Estação de Mem Martins parada a ver passar comboios e droga

O edifício da estação ferroviária de Algueirão-Mem Martins parece saído do "Portugal dos pequeninos". Na única sala aberta ao público, onde funcionam as bilheteiras, consegue sentar-se apenas uma dúzia de pessoas. "A estação está parada no tempo", desabafa Maria Pereira, 27 anos. Trabalha há nove meses numa das lojas situadas na passagem inferior que liga as duas plataformas. "O túnel inunda-se quando chove e fica um cheiro insuportável, porque os esgotos transbordam", diz.

Além desta loja de artigos de viagem e bugigangas, existe ainda um café e uma loja de música, que também tem um pequeno espaço Internet. "Pagamos o saneamento aos serviços municipalizados da câmara, mas quando há problemas passam a batata quente à CP ou à Refer", conta ao DN Nuno Costa, de 26 anos. Ele e o pai exploram há nove anos a cafetaria Ponto Final. "Aquele túnel ali ao fundo à esquerda, do lado de Mem Martins, é o mais perigoso", explica. É longo e nem sempre bem iluminado, e por isso "há mais assaltos".

Ao lado do café, numa pequena loja de música forrada de CD e DVD, trabalha há 20 anos João Freitas. "Nunca tive problemas, mas também não me meto com ninguém", conta. Mas "há gente que passa no túnel de bicicleta a grande velocidade e às vezes de mota", queixa-se.

A linha de Sintra divide a freguesia. Do lado de Mem Martins, além da estação, não existem mais abrigos para os utentes.
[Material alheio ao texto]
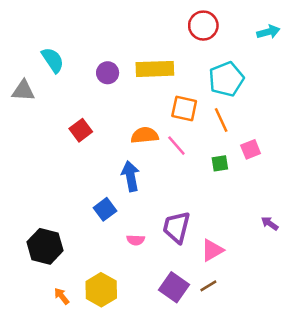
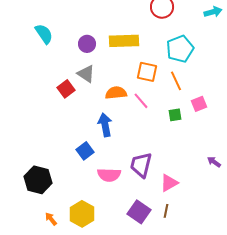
gray triangle: (23, 91) -> (86, 74), moved, turned 30
pink semicircle: (136, 240) -> (109, 175), size x1.6
brown line: (208, 286) -> (166, 211), turned -48

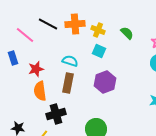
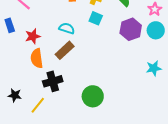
purple hexagon: (105, 82) -> (131, 29), moved
brown rectangle: (68, 83) -> (65, 50), turned 36

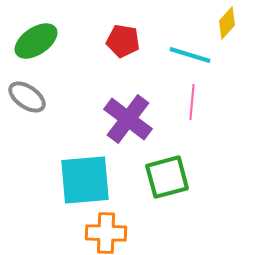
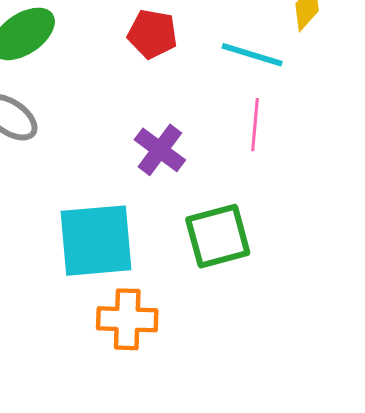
purple cross: (128, 119) -> (160, 150), size x0.7

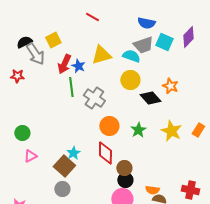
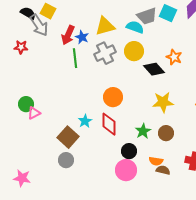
yellow square: (53, 40) -> (48, 11), moved, turned -35
black semicircle: (24, 42) -> (28, 13), turned 56
gray cross: (94, 98) -> (105, 53), moved, turned 30
green star: (138, 130) -> (143, 131), moved
yellow star: (171, 131) -> (163, 102), moved, turned -30
cyan star: (73, 153) -> (85, 121), moved
pink triangle: (30, 156) -> (34, 113), moved
brown circle: (124, 168) -> (166, 133), moved

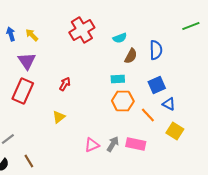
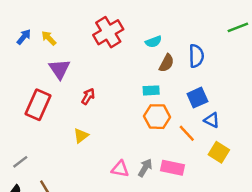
blue arrow: (11, 34) -> (24, 37), turned 56
purple triangle: (27, 61) -> (59, 69), moved
pink triangle: (92, 145) -> (120, 169), turned 35

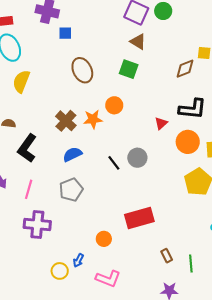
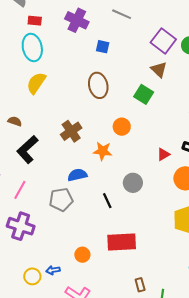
blue square: (65, 33) -> (103, 47), moved
orange star: (93, 119) -> (103, 151), moved
blue semicircle: (72, 154) -> (77, 175), moved
black line: (114, 163) -> (107, 201), moved
blue arrow: (78, 260) -> (53, 270), turned 40

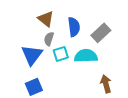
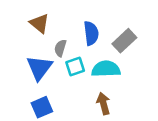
brown triangle: (46, 19) -> (39, 23), moved
brown arrow: (106, 84) -> (103, 103), moved

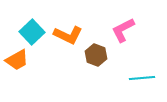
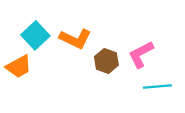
pink L-shape: (123, 30) -> (141, 54), moved

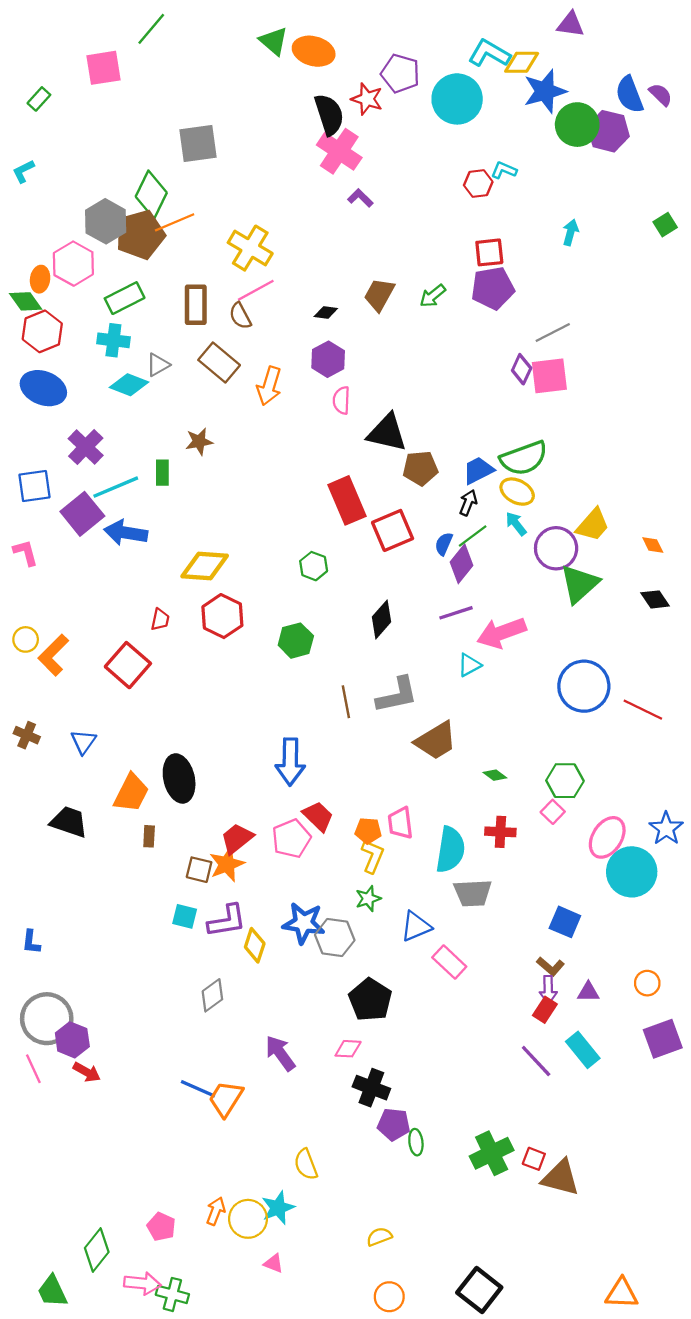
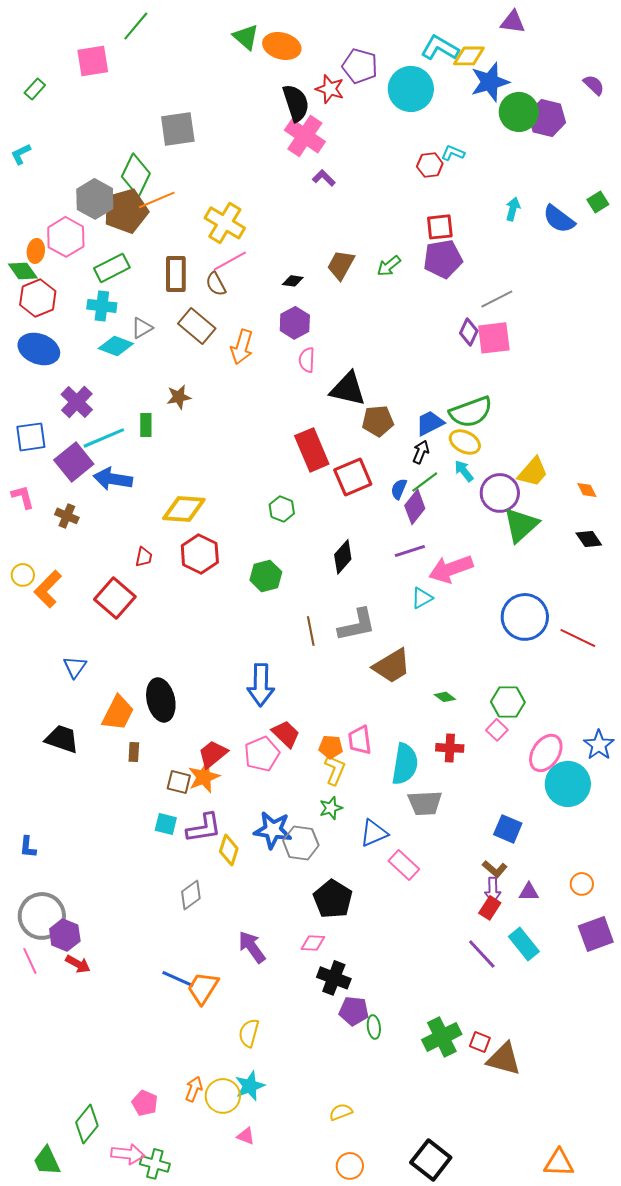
blue semicircle: (629, 95) -> (559, 219), moved, turned -32
brown cross: (27, 735) -> (67, 516), moved
yellow semicircle: (306, 1164) -> (249, 1033), moved, turned 36

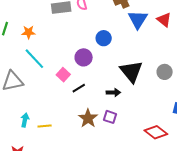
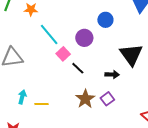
cyan line: (34, 59) -> (49, 35), moved
black line: (79, 88) -> (78, 68), turned 72
purple square: (110, 117) -> (107, 99), turned 32

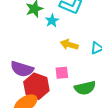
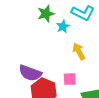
yellow arrow: (69, 45) -> (79, 51), turned 42

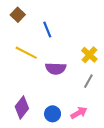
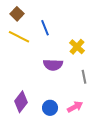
yellow line: (26, 53) -> (19, 37), moved
yellow cross: (89, 55) -> (77, 47), moved
gray line: (88, 81) -> (84, 77), turned -40

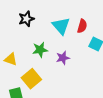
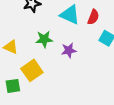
cyan triangle: (61, 26) -> (70, 15), turned -30

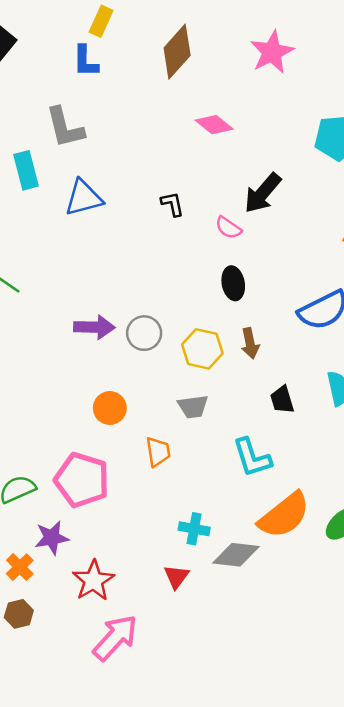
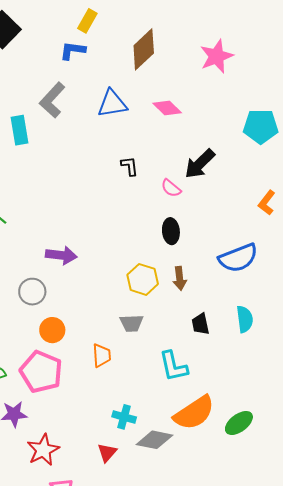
blue L-shape: (85, 61) -> (73, 51), turned 92
gray L-shape: (65, 128) -> (52, 100), turned 51
blue triangle: (84, 198) -> (112, 104), moved
gray circle: (144, 333) -> (32, 292), moved
orange circle: (110, 408) -> (52, 330), moved

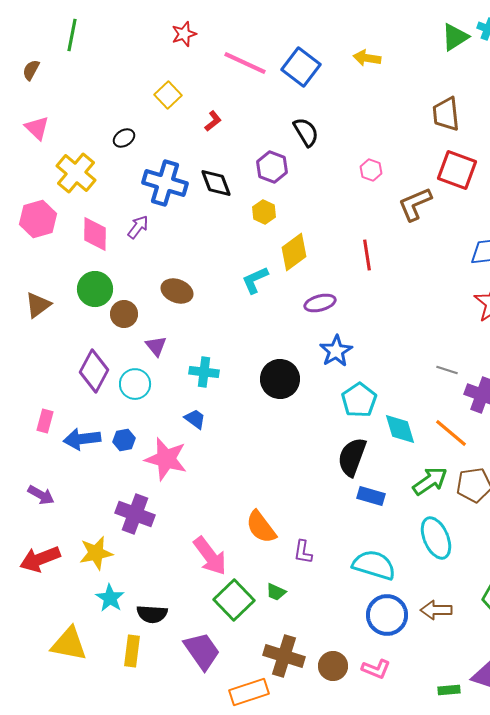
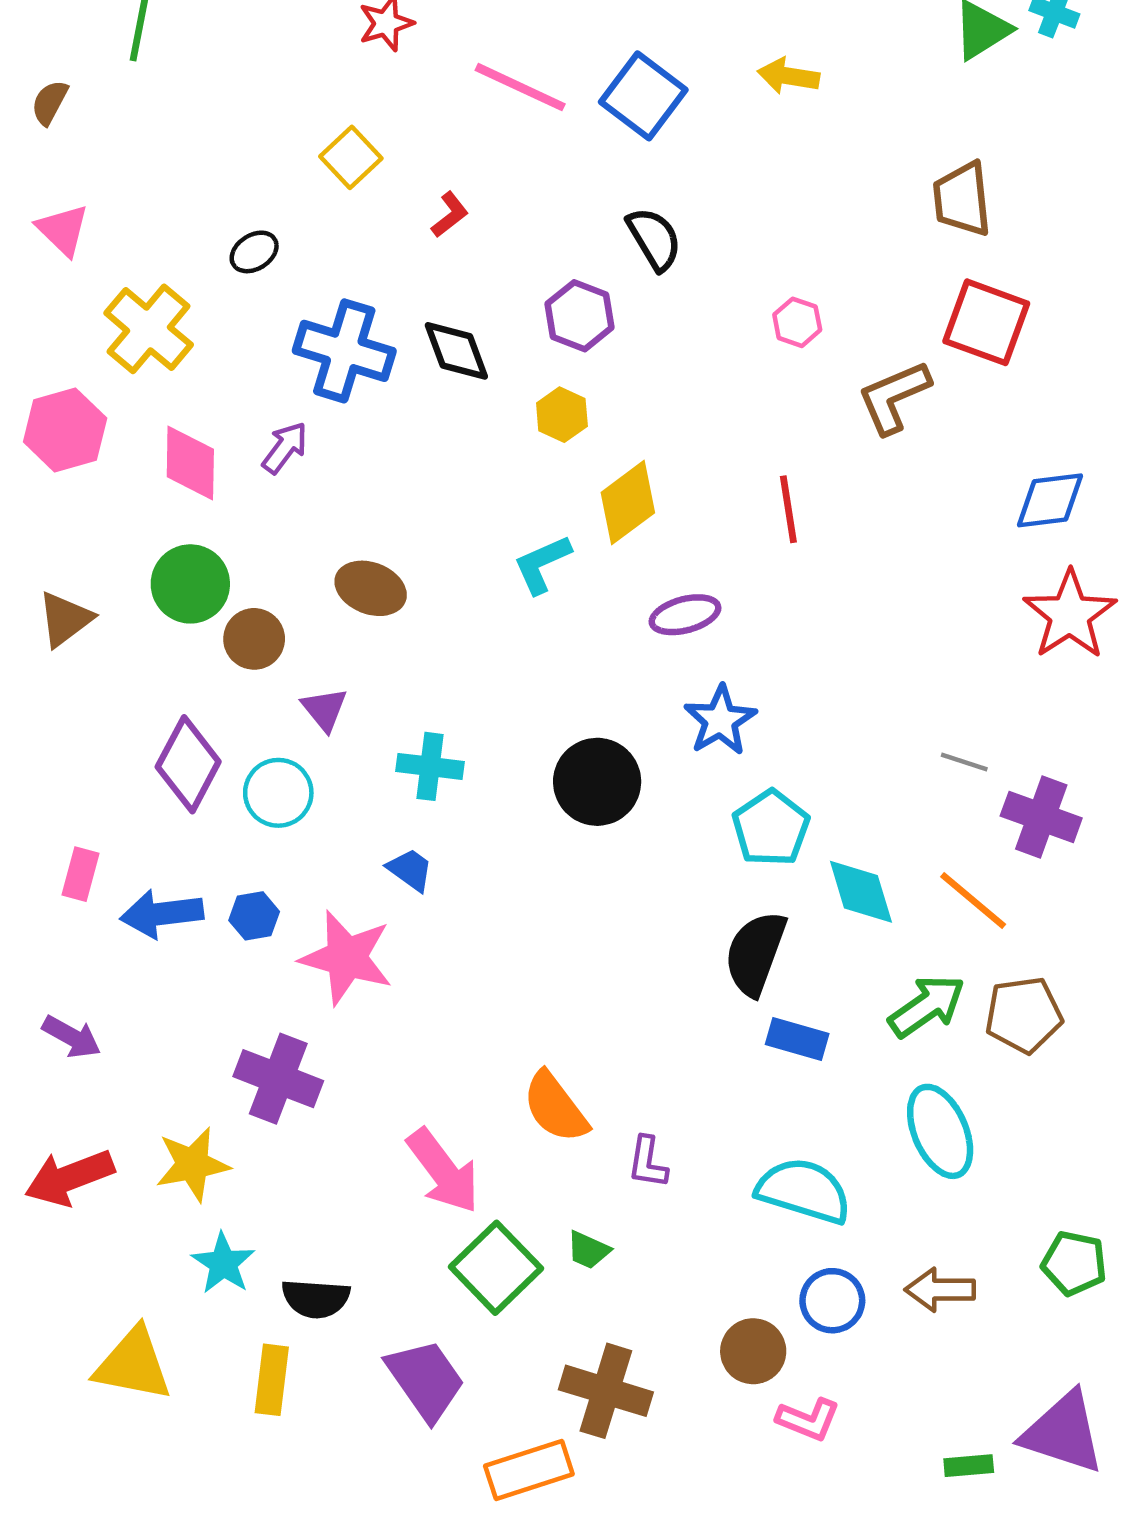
blue circle: (387, 615) -> (832, 1301), size x0.7
brown circle: (333, 666) -> (753, 1351), moved

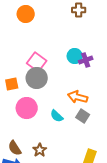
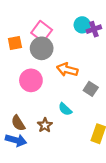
orange square: (12, 84) -> (15, 43), moved
orange arrow: (78, 97) -> (67, 70), moved
cyan semicircle: (57, 116) -> (65, 109), moved

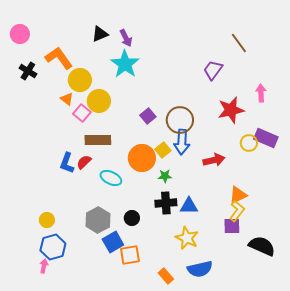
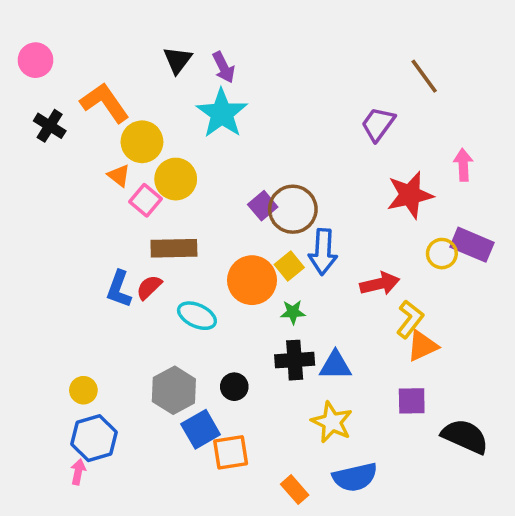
black triangle: (100, 34) -> (177, 60), turned -30
brown circle: (180, 120) -> (293, 209), moved
yellow L-shape: (237, 211) -> (410, 319), moved

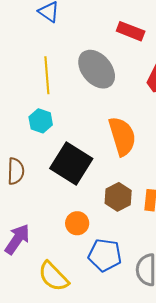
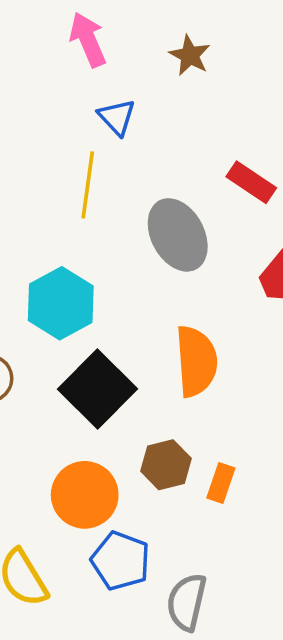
yellow line: (47, 75) -> (88, 185), moved
cyan hexagon: (41, 121) -> (61, 303), size x1.6
orange circle: (77, 223) -> (85, 495), size x1.6

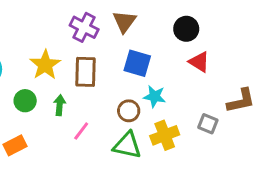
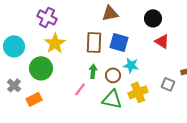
brown triangle: (124, 22) -> (110, 13), turned 42
purple cross: (84, 27) -> (47, 17), moved
brown rectangle: (85, 72) -> (94, 42), moved
green circle: (25, 101) -> (41, 68), size x1.5
green arrow: (60, 105) -> (93, 71), moved

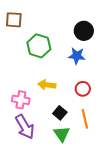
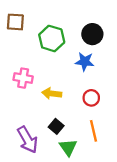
green hexagon: (39, 46) -> (52, 38), moved
pink cross: (21, 100) -> (23, 78), moved
black square: (60, 113) -> (56, 126), moved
Do lado do Algueirão, existe uma sala de espera em vidro e uma pastelaria. "A estação não tem condições e faltam abrigos nas plataformas", explica Bruno Silva, de 24 anos. "Mas o problema mais flagrante é o flagelo da droga", explica o jovem, que trabalha na pastelaria Matina há seis anos. "É o tráfico às claras que torna a estação insegura", reforça.

"É a vergonha das vergonhas", desabafa Maria Alfaiate, de 56 anos. Aguarda o comboio para Sintra dentro da pequena estação e conta: "Tenho medo de estar lá fora. Já os vi à pancada [aos toxicodependentes] e tenho medo deles." Além disso, "a GNR vem cá e não faz nada. Deviam fechar as portas e só deixar entrar quem tivesse bilhete", defende.

José Bento, de 52 anos, conhece bem esta situação. "Salta à vista de qualquer um", diz. José vende jornais no quiosque do lado do Algueirão há 40 anos. "É um problema grave, mas as autoridades pouco podem fazer", lamenta.